However, even with these guidelines, three out of four of our teens had their first real date to the school prom in their junior year at age 17.And those first dates were all with friends, not with someone with whom they were romantically involved.These external behaviors can be a reflection of good parental training.
It takes far more maturity than most 12- to 16-year-olds have to see that words and actions need to match.
Train your teen to look for outward qualities that indicate inner character, like a good reputation at school, a self-controlled mouth, and wise driving habits, to name just a few.
In the fading twilight, the headlights of an approaching car reminded Bill to reach for the dashboard and turn on his lights.
As the horde of rush-hour cars streamed by, Bill reminisced about the teenage daughter he had just picked up from band practice.
He had prayed for an opportunity to talk to her alone—without her three brothers around. “Oh, okay,” Julie replied, in cryptic teenage fashion. “Have you thought through how far you are going to go, physically, with the opposite sex? They wanted to encourage her to make the right ones. He knew his wife always got the mail, but Julie was acting like a basketball team ahead by one point in the fourth quarter, hoping the clock would run out.
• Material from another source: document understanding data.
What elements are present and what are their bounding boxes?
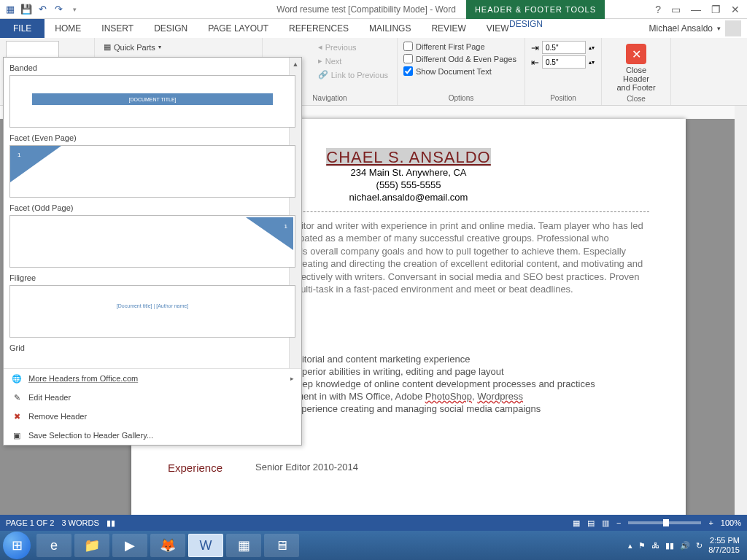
avatar[interactable]	[725, 20, 741, 36]
edit-icon: ✎	[11, 392, 23, 403]
tab-page-layout[interactable]: PAGE LAYOUT	[198, 19, 279, 38]
gallery-item-title: Facet (Even Page)	[9, 133, 295, 142]
list-item: Superior abilities in writing, editing a…	[277, 366, 649, 377]
tray-up-icon[interactable]: ▴	[628, 541, 632, 551]
previous-button: ◂Previous	[315, 41, 391, 53]
remove-icon: ✖	[11, 411, 23, 422]
tab-home[interactable]: HOME	[44, 19, 91, 38]
header-gallery-popup: ▲ Banded [DOCUMENT TITLE] Facet (Even Pa…	[3, 57, 302, 446]
qualifications-list: Editorial and content marketing experien…	[277, 354, 649, 414]
more-headers-button[interactable]: 🌐More Headers from Office.com	[4, 369, 301, 388]
edit-header-button[interactable]: ✎Edit Header	[4, 388, 301, 407]
next-label: Next	[325, 57, 342, 66]
more-headers-label: More Headers from Office.com	[28, 374, 138, 383]
close-hf-label-1: Close Header	[615, 66, 657, 83]
taskbar-explorer[interactable]: 📁	[74, 534, 109, 557]
close-header-footer-button[interactable]: ✕ Close Header and Footer	[608, 41, 665, 95]
quick-parts-button[interactable]: ▦ Quick Parts ▾	[101, 41, 256, 53]
office-icon: 🌐	[11, 373, 23, 384]
scroll-up-icon[interactable]: ▲	[290, 58, 301, 70]
position-group-label: Position	[531, 94, 595, 104]
gallery-item-grid[interactable]: Grid	[9, 343, 295, 352]
tab-design[interactable]: DESIGN	[144, 19, 198, 38]
save-gallery-icon: ▣	[11, 429, 23, 441]
read-mode-icon[interactable]: ▦	[573, 518, 580, 528]
start-button[interactable]: ⊞	[3, 532, 31, 559]
gallery-item-facet-even[interactable]: Facet (Even Page) 1	[9, 133, 295, 198]
list-item: Experience creating and managing social …	[277, 403, 649, 414]
close-icon[interactable]: ✕	[731, 4, 740, 15]
facet-preview: 1	[285, 223, 287, 230]
different-first-page-checkbox[interactable]: Different First Page	[403, 41, 519, 52]
print-layout-icon[interactable]: ▤	[587, 518, 595, 528]
zoom-slider[interactable]	[628, 521, 701, 524]
ribbon-options-icon[interactable]: ▭	[671, 4, 681, 15]
taskbar: ⊞ e 📁 ▶ 🦊 W ▦ 🖥 ▴ ⚑ 🖧 ▮▮ 🔊 ↻ 2:55 PM 8/7…	[0, 531, 747, 560]
close-group-label: Close	[608, 95, 665, 104]
tray-sync-icon[interactable]: ↻	[696, 541, 703, 551]
gallery-item-banded[interactable]: Banded [DOCUMENT TITLE]	[9, 63, 295, 128]
status-bar: PAGE 1 OF 2 3 WORDS ▮▮ ▦ ▤ ▥ − + 100%	[0, 515, 747, 531]
zoom-level[interactable]: 100%	[721, 518, 741, 527]
tab-insert[interactable]: INSERT	[91, 19, 144, 38]
tab-hf-design[interactable]: DESIGN	[487, 19, 565, 29]
taskbar-firefox[interactable]: 🦊	[150, 534, 185, 557]
minimize-icon[interactable]: —	[691, 4, 701, 15]
tray-volume-icon[interactable]: 🔊	[680, 541, 690, 551]
zoom-out-icon[interactable]: −	[616, 518, 621, 527]
word-count[interactable]: 3 WORDS	[61, 518, 98, 527]
gallery-item-title: Filigree	[9, 273, 295, 282]
taskbar-word[interactable]: W	[188, 534, 223, 557]
tab-mailings[interactable]: MAILINGS	[359, 19, 421, 38]
different-odd-even-checkbox[interactable]: Different Odd & Even Pages	[403, 53, 519, 64]
restore-icon[interactable]: ❐	[711, 4, 721, 15]
undo-icon[interactable]: ↶	[36, 4, 48, 15]
page-indicator[interactable]: PAGE 1 OF 2	[6, 518, 54, 527]
web-layout-icon[interactable]: ▥	[602, 518, 609, 528]
remove-header-button[interactable]: ✖Remove Header	[4, 407, 301, 426]
tab-references[interactable]: REFERENCES	[279, 19, 359, 38]
qat-customize-icon[interactable]: ▾	[69, 4, 80, 15]
tab-review[interactable]: REVIEW	[421, 19, 476, 38]
save-to-gallery-button[interactable]: ▣Save Selection to Header Gallery...	[4, 426, 301, 445]
zoom-in-icon[interactable]: +	[708, 518, 713, 527]
tray-network-icon[interactable]: 🖧	[651, 541, 659, 550]
link-previous-label: Link to Previous	[331, 71, 388, 79]
footer-from-bottom-input[interactable]	[542, 55, 586, 69]
gallery-item-filigree[interactable]: Filigree [Document title] | [Author name…	[9, 273, 295, 338]
taskbar-app2[interactable]: 🖥	[264, 534, 299, 557]
account-dropdown-icon[interactable]: ▾	[717, 25, 721, 32]
gallery-item-facet-odd[interactable]: Facet (Odd Page) 1	[9, 203, 295, 268]
macro-icon[interactable]: ▮▮	[107, 518, 115, 528]
header-top-icon: ⇥	[531, 42, 539, 53]
tray-wifi-icon[interactable]: ▮▮	[665, 541, 674, 551]
tab-file[interactable]: FILE	[0, 19, 44, 38]
tray-flag-icon[interactable]: ⚑	[638, 541, 646, 551]
facet-preview: 1	[18, 152, 20, 158]
header-bottom-icon: ⇤	[531, 57, 539, 68]
remove-header-label: Remove Header	[28, 412, 87, 421]
clock[interactable]: 2:55 PM 8/7/2015	[708, 536, 740, 555]
list-item: Editorial and content marketing experien…	[277, 354, 649, 365]
vertical-scrollbar[interactable]	[735, 106, 747, 519]
taskbar-app1[interactable]: ▦	[226, 534, 261, 557]
link-icon: 🔗	[318, 70, 328, 79]
chevron-down-icon: ▾	[158, 44, 161, 50]
gallery-item-title: Banded	[9, 63, 295, 72]
next-icon: ▸	[318, 56, 322, 66]
show-document-text-checkbox[interactable]: Show Document Text	[403, 66, 519, 77]
edit-header-label: Edit Header	[28, 393, 71, 402]
banded-preview: [DOCUMENT TITLE]	[32, 93, 273, 105]
help-icon[interactable]: ?	[655, 4, 661, 15]
close-x-icon: ✕	[626, 44, 646, 64]
account-name[interactable]: Michael Ansaldo	[649, 23, 713, 34]
save-icon[interactable]: 💾	[20, 4, 32, 15]
redo-icon[interactable]: ↷	[53, 4, 64, 15]
list-item: Fluent in with MS Office, Adobe PhotoSho…	[277, 391, 649, 402]
summary-text: Veteran editor and writer with experienc…	[255, 219, 649, 296]
quick-parts-label: Quick Parts	[114, 43, 155, 52]
header-from-top-input[interactable]	[542, 41, 586, 54]
context-tab-header-footer: HEADER & FOOTER TOOLS	[466, 0, 605, 19]
taskbar-ie[interactable]: e	[36, 534, 71, 557]
taskbar-media[interactable]: ▶	[112, 534, 147, 557]
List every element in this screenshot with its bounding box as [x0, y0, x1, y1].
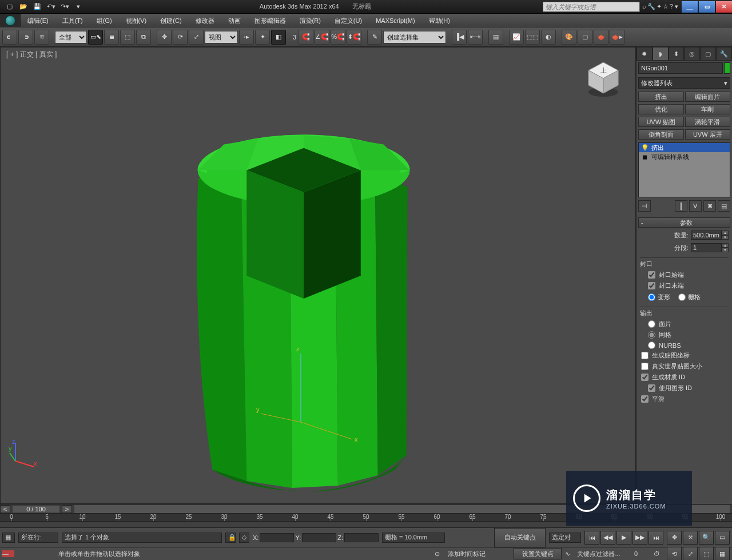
time-config-icon[interactable]: ⏱: [654, 550, 663, 557]
btn-turbosmooth[interactable]: 涡轮平滑: [685, 117, 731, 127]
menu-rendering[interactable]: 渲染(R): [293, 14, 328, 27]
menu-edit[interactable]: 编辑(E): [21, 14, 55, 27]
segments-spinner[interactable]: ▲▼: [722, 243, 729, 252]
zoom-extents-icon[interactable]: ⤢: [683, 547, 698, 560]
percent-snap-icon[interactable]: %🧲: [331, 30, 345, 45]
frame-indicator[interactable]: 0 / 100: [13, 506, 59, 513]
rollout-parameters[interactable]: -参数: [638, 217, 730, 228]
goto-start-icon[interactable]: ⏮: [584, 531, 599, 545]
add-time-tag[interactable]: 添加时间标记: [448, 550, 507, 558]
stack-item-extrude[interactable]: 💡挤出: [639, 143, 730, 152]
btn-uvw-map[interactable]: UVW 贴图: [638, 117, 684, 127]
gen-matid-checkbox[interactable]: [641, 374, 649, 381]
angle-snap-icon[interactable]: ∠🧲: [315, 30, 329, 45]
selection-filter-combo[interactable]: 选定对: [549, 533, 581, 543]
max-viewport-icon[interactable]: ▦: [715, 547, 730, 560]
btn-unwrap-uvw[interactable]: UVW 展开: [685, 129, 731, 140]
menu-animation[interactable]: 动画: [221, 14, 248, 27]
close-button[interactable]: ✕: [716, 1, 732, 13]
align-icon[interactable]: ⇤⇥: [468, 30, 483, 45]
key-filters-button[interactable]: 关键点过滤器...: [577, 550, 631, 558]
orbit-icon[interactable]: ⟲: [667, 547, 682, 560]
isolate-icon[interactable]: ◇: [239, 533, 249, 543]
favorite-icon[interactable]: ☆: [663, 3, 669, 10]
key-mode-icon[interactable]: ∿: [565, 550, 574, 558]
object-name-input[interactable]: [638, 62, 723, 74]
select-by-name-icon[interactable]: ≣: [104, 30, 119, 45]
pan-icon[interactable]: ✥: [667, 531, 682, 545]
snap-toggle-icon[interactable]: 🧲: [299, 30, 313, 45]
selection-filter-select[interactable]: 全部: [55, 31, 87, 43]
menu-graph-editors[interactable]: 图形编辑器: [248, 14, 293, 27]
amount-input[interactable]: [691, 231, 722, 240]
tab-motion[interactable]: ◎: [684, 47, 700, 61]
real-world-checkbox[interactable]: [641, 363, 649, 370]
btn-lathe[interactable]: 车削: [685, 104, 731, 114]
make-unique-icon[interactable]: ∀: [689, 200, 702, 212]
btn-bevel-profile[interactable]: 倒角剖面: [638, 129, 684, 140]
transform-gizmo[interactable]: z x y: [255, 342, 369, 458]
schematic-view-icon[interactable]: ⬚⬚: [525, 30, 540, 45]
next-key-icon[interactable]: ▶▶: [632, 531, 647, 545]
window-crossing-icon[interactable]: ⧉: [136, 30, 151, 45]
menu-create[interactable]: 创建(C): [153, 14, 188, 27]
btn-edit-patch[interactable]: 编辑面片: [685, 92, 731, 102]
goto-end-icon[interactable]: ⏭: [649, 531, 663, 545]
scale-icon[interactable]: ⤢: [189, 30, 204, 45]
spinner-snap-icon[interactable]: ⬍🧲: [347, 30, 361, 45]
minimize-button[interactable]: __: [682, 1, 698, 13]
material-editor-icon[interactable]: ◐: [541, 30, 556, 45]
auto-key-button[interactable]: 自动关键点: [494, 528, 546, 547]
menu-modifiers[interactable]: 修改器: [189, 14, 221, 27]
exchange-icon[interactable]: ✦: [657, 3, 662, 10]
prev-key-icon[interactable]: ◀◀: [600, 531, 615, 545]
set-key-button[interactable]: 设置关键点: [514, 548, 562, 559]
cap-end-checkbox[interactable]: [648, 282, 655, 289]
help-icon[interactable]: ? ▾: [670, 3, 678, 10]
btn-optimize[interactable]: 优化: [638, 104, 684, 114]
cap-start-checkbox[interactable]: [648, 271, 655, 279]
app-menu-button[interactable]: [0, 14, 21, 27]
pivot-center-icon[interactable]: ◦▸: [239, 30, 254, 45]
use-shapeid-checkbox[interactable]: [648, 384, 655, 392]
rect-region-icon[interactable]: ⬚: [120, 30, 135, 45]
amount-spinner[interactable]: ▲▼: [722, 231, 729, 240]
key-icon[interactable]: 🔧: [647, 3, 655, 10]
grid-radio[interactable]: [678, 293, 686, 301]
tab-create[interactable]: ✹: [636, 47, 653, 61]
current-frame-input[interactable]: 0: [634, 550, 650, 557]
curve-editor-icon[interactable]: 📈: [509, 30, 524, 45]
time-tag-icon[interactable]: ⊙: [435, 550, 444, 558]
patch-radio[interactable]: [648, 320, 655, 328]
modifier-list-dropdown[interactable]: 修改器列表▾: [638, 77, 730, 89]
tab-utilities[interactable]: 🔧: [716, 47, 732, 61]
script-rec-icon[interactable]: —: [2, 550, 14, 557]
search-icon[interactable]: ⌕: [642, 3, 646, 10]
show-end-result-icon[interactable]: ║: [675, 200, 687, 212]
edit-named-sel-icon[interactable]: ✎: [367, 30, 382, 45]
undo-icon[interactable]: ↶▾: [45, 1, 57, 13]
bind-spacewarp-icon[interactable]: ≋: [34, 30, 49, 45]
menu-views[interactable]: 视图(V): [119, 14, 154, 27]
menu-maxscript[interactable]: MAXScript(M): [369, 14, 421, 27]
menu-help[interactable]: 帮助(H): [422, 14, 457, 27]
maxscript-mini-listener-icon[interactable]: ▦: [2, 533, 15, 543]
play-icon[interactable]: ▶: [616, 531, 631, 545]
menu-group[interactable]: 组(G): [90, 14, 119, 27]
zoom-icon[interactable]: 🔍: [699, 531, 714, 545]
fov-icon[interactable]: ▭: [715, 531, 730, 545]
lock-selection-icon[interactable]: 🔒: [225, 533, 236, 543]
next-frame-button[interactable]: >: [62, 505, 72, 513]
redo-icon[interactable]: ↷▾: [58, 1, 71, 13]
gen-uv-checkbox[interactable]: [641, 352, 649, 359]
rotate-icon[interactable]: ⟳: [173, 30, 188, 45]
z-input[interactable]: [344, 533, 379, 542]
link-icon[interactable]: [2, 30, 17, 45]
x-input[interactable]: [260, 533, 294, 542]
qat-dropdown-icon[interactable]: ▾: [72, 1, 85, 13]
mirror-icon[interactable]: ▐◀: [452, 30, 467, 45]
named-selection-select[interactable]: 创建选择集: [383, 31, 446, 43]
save-icon[interactable]: 💾: [31, 1, 43, 13]
prev-frame-button[interactable]: <: [0, 505, 10, 513]
expand-icon[interactable]: ◼: [641, 153, 648, 161]
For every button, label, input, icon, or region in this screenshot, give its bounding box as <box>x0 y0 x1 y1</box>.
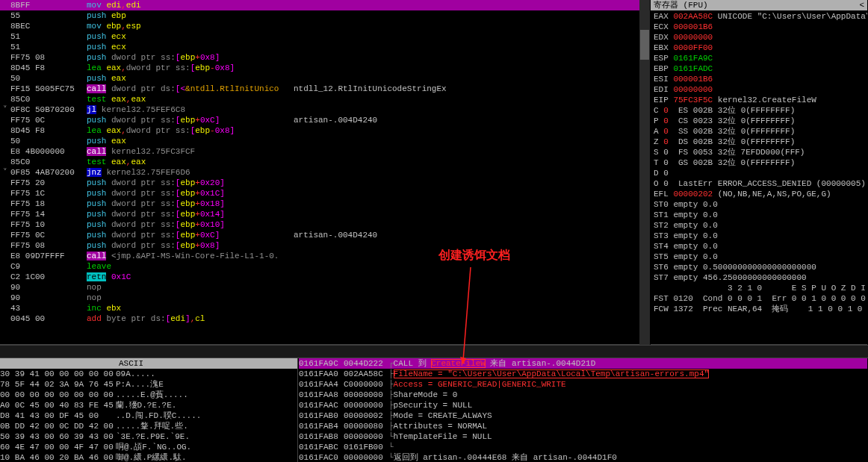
disasm-row[interactable]: 50 push eax <box>0 136 649 146</box>
hexdump-row[interactable]: 00 00 00 00 00 00 00 00.....E.@萯..... <box>0 390 297 400</box>
disasm-row[interactable]: 50 push eax <box>0 73 649 84</box>
disassembly-pane[interactable]: 8BFF mov edi,edi55 push ebp8BEC mov ebp,… <box>0 0 650 345</box>
register-line[interactable]: 3 2 1 0 E S P U O Z D I <box>654 283 864 293</box>
register-line[interactable]: ST1 empty 0.0 <box>654 210 864 220</box>
register-line[interactable]: O 0 LastErr ERROR_ACCESS_DENIED (0000000… <box>654 178 864 189</box>
hexdump-header: ASCII <box>0 358 297 369</box>
stack-row[interactable]: 0161FAB000000002├Mode = CREATE_ALWAYS <box>299 411 867 421</box>
disasm-row[interactable]: 51 push ecx <box>0 31 649 42</box>
stack-pane[interactable]: 0161FA9C0044D222┌CALL 到 CreateFileW 来自 a… <box>299 358 867 462</box>
register-line[interactable]: ECX 000001B6 <box>654 22 864 32</box>
hexdump-row[interactable]: D8 41 43 00 DF 45 00..D.闯.FD.聧C..... <box>0 411 297 421</box>
stack-row[interactable]: 0161FAB400000080├Attributes = NORMAL <box>299 421 867 431</box>
register-line[interactable]: EFL 00000202 (NO,NB,NE,A,NS,PO,GE,G) <box>654 189 864 199</box>
disasm-row[interactable]: FF75 08 push dword ptr ss:[ebp+0x8] <box>0 52 649 63</box>
disasm-row[interactable]: ˅0F8C 50B70200 jl kernel32.75FEF6C8 <box>0 104 649 115</box>
hexdump-row[interactable]: 50 39 43 00 60 39 43 00`3E.?E.P9E.`9E. <box>0 431 297 442</box>
register-line[interactable]: D 0 <box>654 168 864 178</box>
disasm-row[interactable]: ˅0F85 4AB70200 jnz kernel32.75FEF6D6 <box>0 167 649 178</box>
disasm-row[interactable]: C9 leave <box>0 261 649 272</box>
register-line[interactable]: FCW 1372 Prec NEAR,64 掩码 1 1 0 0 1 0 <box>654 304 864 314</box>
register-line[interactable]: EDX 00000000 <box>654 32 864 43</box>
stack-row[interactable]: 0161FAA800000000├ShareMode = 0 <box>299 390 867 400</box>
disasm-row[interactable]: FF75 0C push dword ptr ss:[ebp+0xC]artis… <box>0 115 649 125</box>
disasm-row[interactable]: E8 09D7FFFF call <jmp.&API-MS-Win-Core-F… <box>0 251 649 261</box>
disasm-row[interactable]: FF75 1C push dword ptr ss:[ebp+0x1C] <box>0 188 649 199</box>
register-line[interactable]: EAX 002AA58C UNICODE "C:\Users\User\AppD… <box>654 11 864 22</box>
stack-row[interactable]: 0161FABC0161FB00└ <box>299 442 867 452</box>
register-line[interactable]: ST0 empty 0.0 <box>654 199 864 210</box>
disasm-row[interactable]: FF75 18 push dword ptr ss:[ebp+0x18] <box>0 199 649 209</box>
disasm-row[interactable]: 8D45 F8 lea eax,dword ptr ss:[ebp-0x8] <box>0 63 649 73</box>
hexdump-row[interactable]: 10 BA 46 00 20 BA 46 00啣@.繯.P縲繯.駄. <box>0 452 297 462</box>
disasm-row[interactable]: FF75 08 push dword ptr ss:[ebp+0x8] <box>0 240 649 251</box>
stack-row[interactable]: 0161FAAC00000000├pSecurity = NULL <box>299 400 867 411</box>
disasm-row[interactable]: FF15 5005FC75 call dword ptr ds:[<&ntdll… <box>0 84 649 94</box>
stack-row[interactable]: 0161FAA4C0000000├Access = GENERIC_READ|G… <box>299 379 867 390</box>
register-line[interactable]: ST7 empty 456.25000000000000000 <box>654 272 864 283</box>
disasm-row[interactable]: FF75 20 push dword ptr ss:[ebp+0x20] <box>0 178 649 188</box>
hexdump-row[interactable]: 30 39 41 00 00 00 00 0009A..... <box>0 369 297 379</box>
stack-row[interactable]: 0161FA9C0044D222┌CALL 到 CreateFileW 来自 a… <box>299 358 867 369</box>
disasm-scrollbar[interactable] <box>639 0 650 345</box>
register-line[interactable]: T 0 GS 002B 32位 0(FFFFFFFF) <box>654 157 864 168</box>
disasm-row[interactable]: 55 push ebp <box>0 10 649 21</box>
register-line[interactable]: A 0 SS 002B 32位 0(FFFFFFFF) <box>654 126 864 137</box>
register-line[interactable]: ST2 empty 0.0 <box>654 220 864 231</box>
stack-row[interactable]: 0161FAB800000000└hTemplateFile = NULL <box>299 431 867 442</box>
register-line[interactable]: ST5 empty 0.0 <box>654 252 864 262</box>
register-line[interactable]: EBX 0000FF00 <box>654 43 864 53</box>
horizontal-splitter[interactable] <box>0 345 868 358</box>
stack-row[interactable]: 0161FAA0002AA58C├FileName = "C:\Users\Us… <box>299 369 867 379</box>
register-line[interactable]: EDI 00000000 <box>654 84 864 95</box>
hexdump-row[interactable]: A0 0C 45 00 40 83 FE 45蘭.獶D.?E.?E. <box>0 400 297 411</box>
register-line[interactable]: S 0 FS 0053 32位 7EFDD000(FFF) <box>654 147 864 157</box>
register-line[interactable]: FST 0120 Cond 0 0 0 1 Err 0 0 1 0 0 0 0 … <box>654 293 864 304</box>
stack-row[interactable]: 0161FAC000000000└返回到 artisan-.00444E68 来… <box>299 452 867 462</box>
disasm-row[interactable]: 85C0 test eax,eax <box>0 94 649 104</box>
register-line[interactable]: ESP 0161FA9C <box>654 53 864 63</box>
register-line[interactable]: ST3 empty 0.0 <box>654 231 864 241</box>
hexdump-row[interactable]: 60 4E 47 00 00 4F 47 00哃@.頕F.`NG..OG. <box>0 442 297 452</box>
hexdump-pane[interactable]: ASCII 30 39 41 00 00 00 00 0009A.....78 … <box>0 358 298 462</box>
disasm-row[interactable]: 51 push ecx <box>0 42 649 52</box>
register-line[interactable]: Z 0 DS 002B 32位 0(FFFFFFFF) <box>654 137 864 147</box>
registers-title: 寄存器 (FPU)< <box>651 0 867 10</box>
registers-pane[interactable]: 寄存器 (FPU)< EAX 002AA58C UNICODE "C:\User… <box>651 0 867 345</box>
register-line[interactable]: ST6 empty 0.500000000000000000000 <box>654 262 864 272</box>
disasm-row[interactable]: 8D45 F8 lea eax,dword ptr ss:[ebp-0x8] <box>0 125 649 136</box>
register-line[interactable]: ESI 000001B6 <box>654 74 864 84</box>
hexdump-row[interactable]: 0B DD 42 00 0C DD 42 00.....鞪.拜哫.些. <box>0 421 297 431</box>
register-line[interactable]: C 0 ES 002B 32位 0(FFFFFFFF) <box>654 105 864 116</box>
disasm-row[interactable]: 43 inc ebx <box>0 303 649 313</box>
register-line[interactable]: P 0 CS 0023 32位 0(FFFFFFFF) <box>654 116 864 126</box>
disasm-row[interactable]: E8 4B000000 call kernel32.75FC3FCF <box>0 146 649 157</box>
annotation-label: 创建诱饵文档 <box>438 251 510 261</box>
disasm-row[interactable]: FF75 10 push dword ptr ss:[ebp+0x10] <box>0 219 649 230</box>
register-line[interactable]: EIP 75FC3F5C kernel32.CreateFileW <box>654 95 864 105</box>
disasm-row[interactable]: C2 1C00 retn 0x1C <box>0 272 649 282</box>
disasm-row[interactable]: 8BEC mov ebp,esp <box>0 21 649 31</box>
register-line[interactable]: ST4 empty 0.0 <box>654 241 864 252</box>
disasm-row[interactable]: 90 nop <box>0 282 649 293</box>
disasm-row[interactable]: 8BFF mov edi,edi <box>0 0 649 10</box>
disasm-row[interactable]: FF75 0C push dword ptr ss:[ebp+0xC]artis… <box>0 230 649 240</box>
hexdump-row[interactable]: 78 5F 44 02 3A 9A 76 45P:A....溾E <box>0 379 297 390</box>
disasm-row[interactable]: 90 nop <box>0 293 649 303</box>
scrollbar-thumb[interactable] <box>640 30 649 60</box>
disasm-row[interactable]: 0045 00 add byte ptr ds:[edi],cl <box>0 313 649 324</box>
disasm-row[interactable]: 85C0 test eax,eax <box>0 157 649 167</box>
disasm-row[interactable]: FF75 14 push dword ptr ss:[ebp+0x14] <box>0 209 649 219</box>
register-line[interactable]: EBP 0161FADC <box>654 63 864 74</box>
Our teens do not go out on a date every Friday and Saturday night.
She looked nonchalantly out her window as their car crossed a small bridge. “I would like to ask you a very personal question and give you the freedom not to answer if you don’t want to.” He paused, waiting for her reply. Our junior high and high school age teens don’t date anyone exclusively.
It’s not that our teens were not interested in dates beyond a friendship, but we had talked through the few pros and the many cons of exclusive dating enough that they felt changing the relationship from friendship to romance might ruin the friendship.
Our teenagers would all say that their prom dates were a lot of fun. Many of the parents were involved with before-dance dinners, chaperoning the dance, and hosting after-dance activities at homes or rented facilities.
Inner character can’t be seen at first sight, across a crowded room, when you say your first hello.